Bankers—A banking relationship will be a partnership where the bank wants to see the success of the company. However, things the company needs to consider are how the interest expense and principal payback will affect the management of the company cash flows.  

Significant financing could mean additional reporting requirements for the company by engaging a third-party CPA to perform required procedures such as a compilation, review, or audit. If one of these is being required of your company and you are unsure the cost and time requirements, you should contact a qualified CPA to discuss. 

Other considerations when obtaining additional financing are the potential covenant requirements a bank might require, such as restrictions on cash distributions, capital expenditure restrictions, and requirements of personal guarantees by members.  

Investors—An investor relationship is much like the banking relationship, except an investor may have the desire or perceived ability to try to assert themselves into the management and operational decisions of the company.

As the investor usually is compensated only through a return on investment determined through the structure of the investment, they are particularly interested in seeing the company not only continue but grow.
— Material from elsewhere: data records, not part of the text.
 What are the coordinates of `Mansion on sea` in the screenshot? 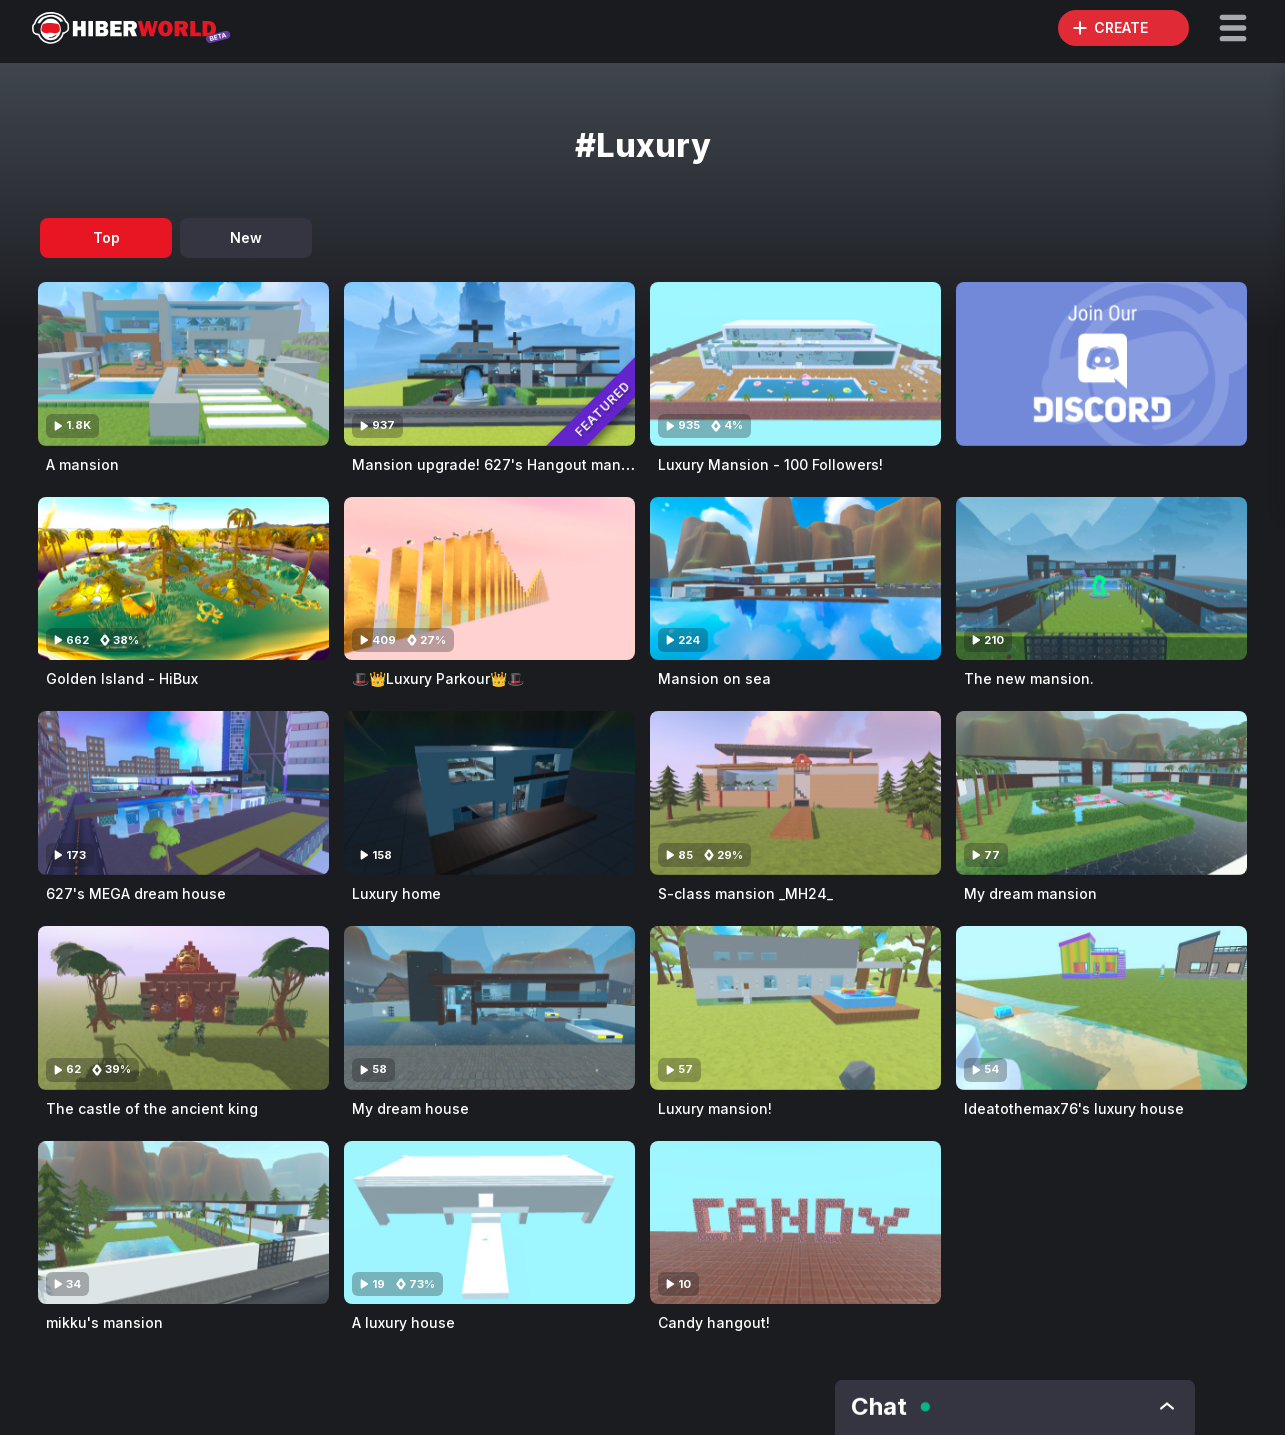 It's located at (714, 678).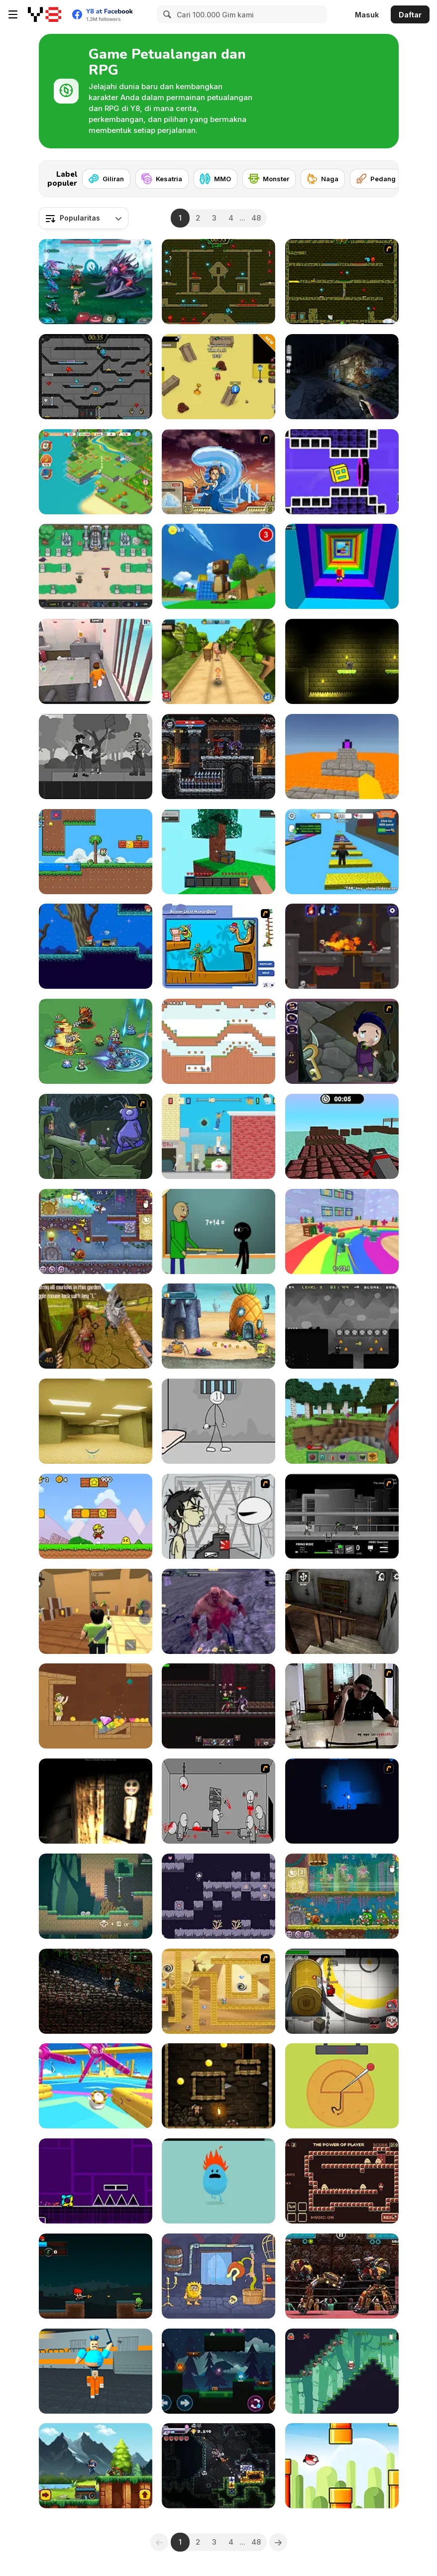 This screenshot has height=2576, width=437. What do you see at coordinates (83, 218) in the screenshot?
I see `[combobox]` at bounding box center [83, 218].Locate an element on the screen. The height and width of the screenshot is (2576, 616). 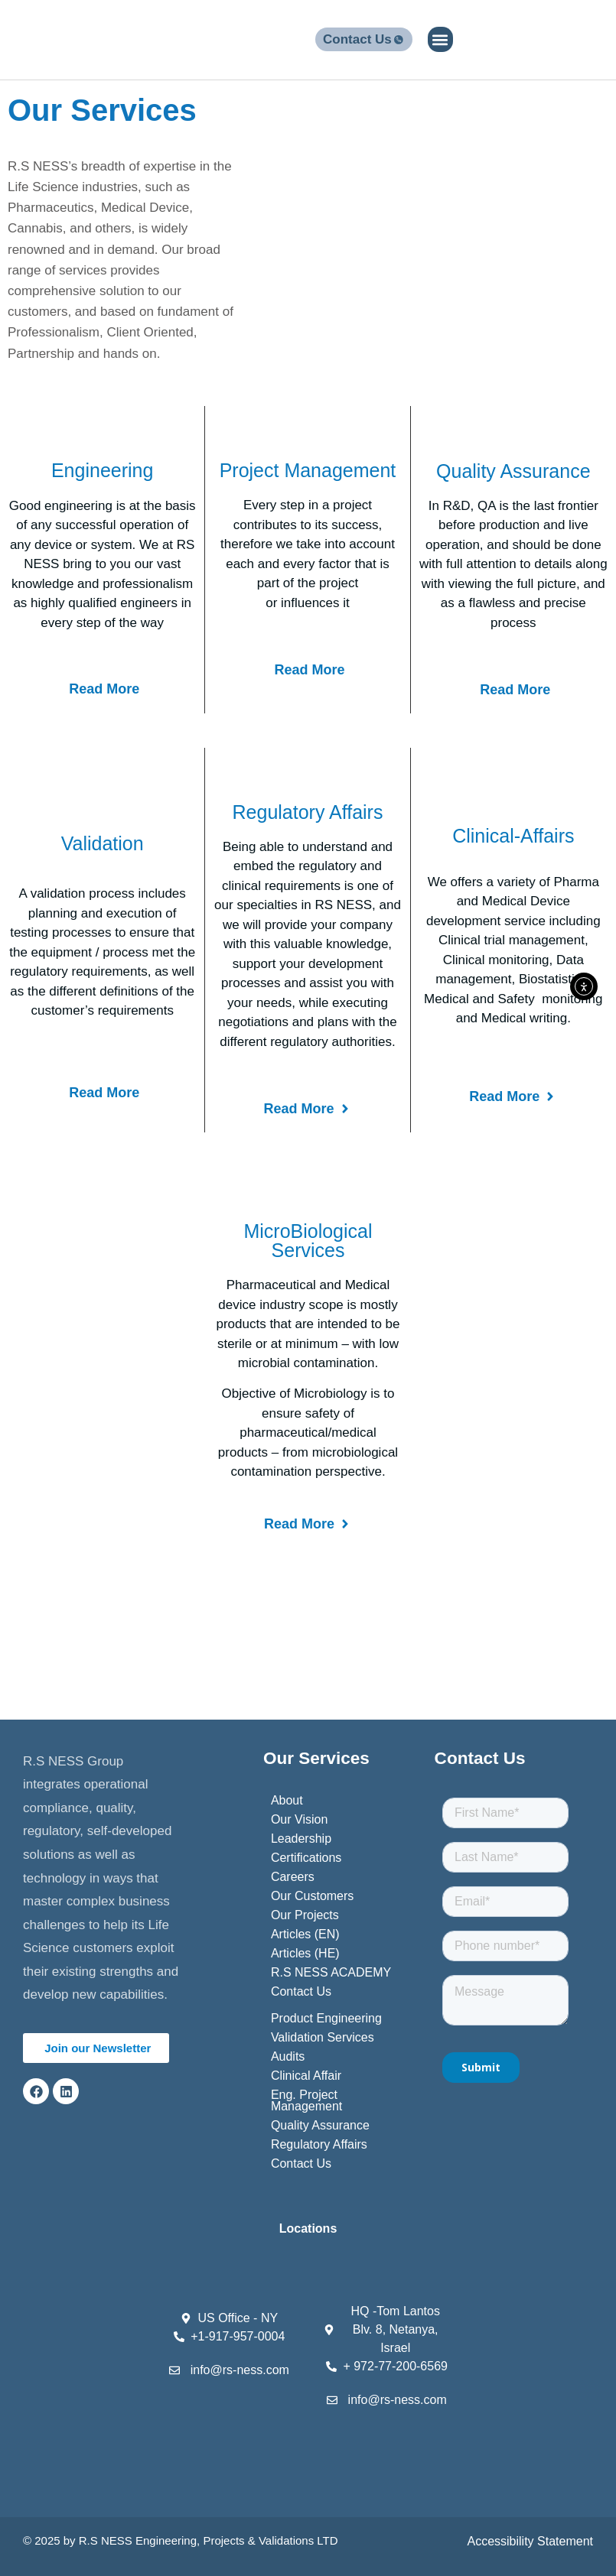
clinical-Affairs is located at coordinates (513, 835). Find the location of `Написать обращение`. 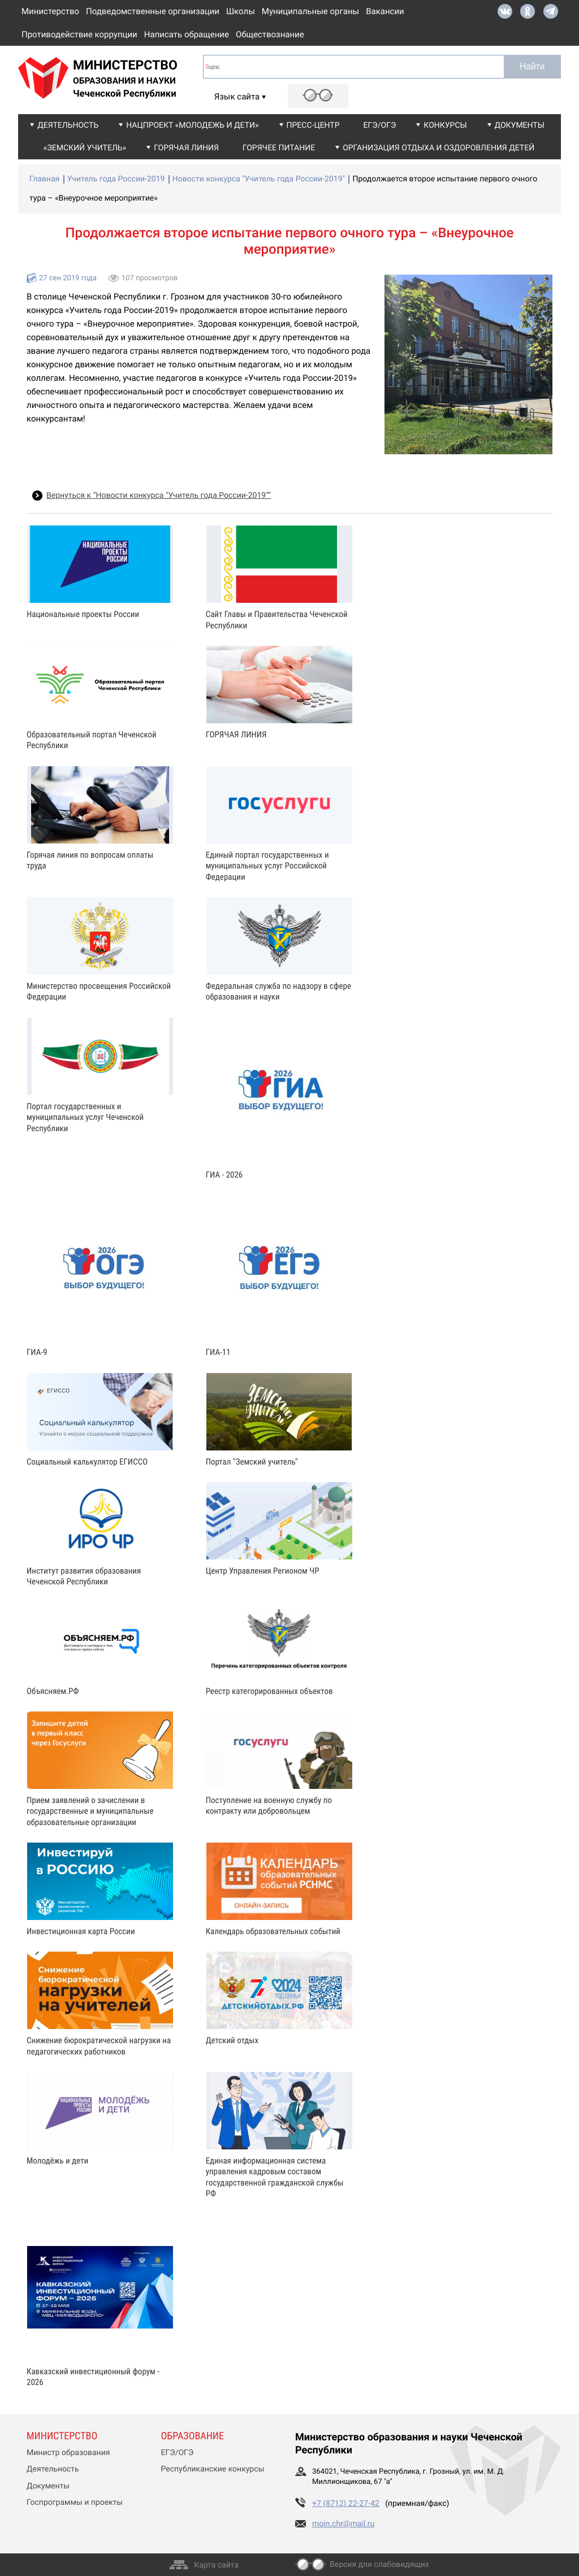

Написать обращение is located at coordinates (186, 34).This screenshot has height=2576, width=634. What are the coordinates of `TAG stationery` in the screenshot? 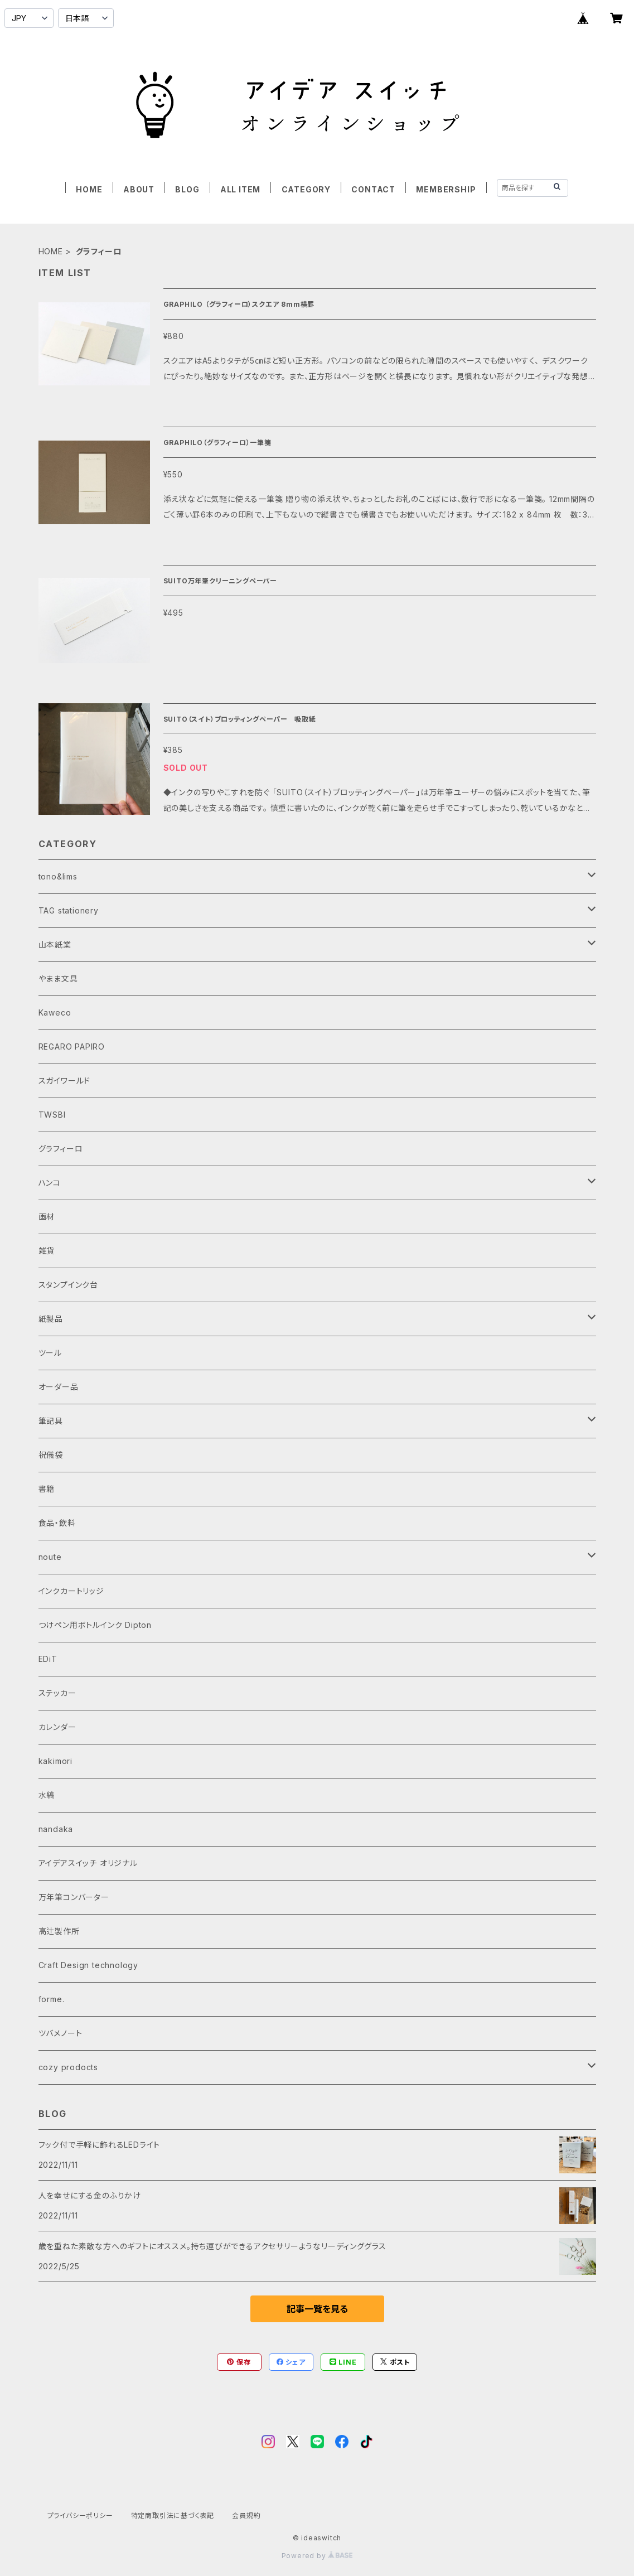 It's located at (68, 910).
This could cause stress on a company if not well positioned to grow.  

Growth for the sake of growth can be damaging to the profitably and cash flow of a business.  

Henry David Thoreau said, “It is not enough to be busy … the question is: what are we busy about?”  In a time in the world where many of us are forced to stop so much of what we are doing, it would seem most prudent for us to reflect on what we have been so “busy about”?  

Is the company you are managing simply “busy” or is it “busy” being efficient, profitable, and meeting targeted expectations based on strategic goals? Now is the time to manage that which you have the ability to control?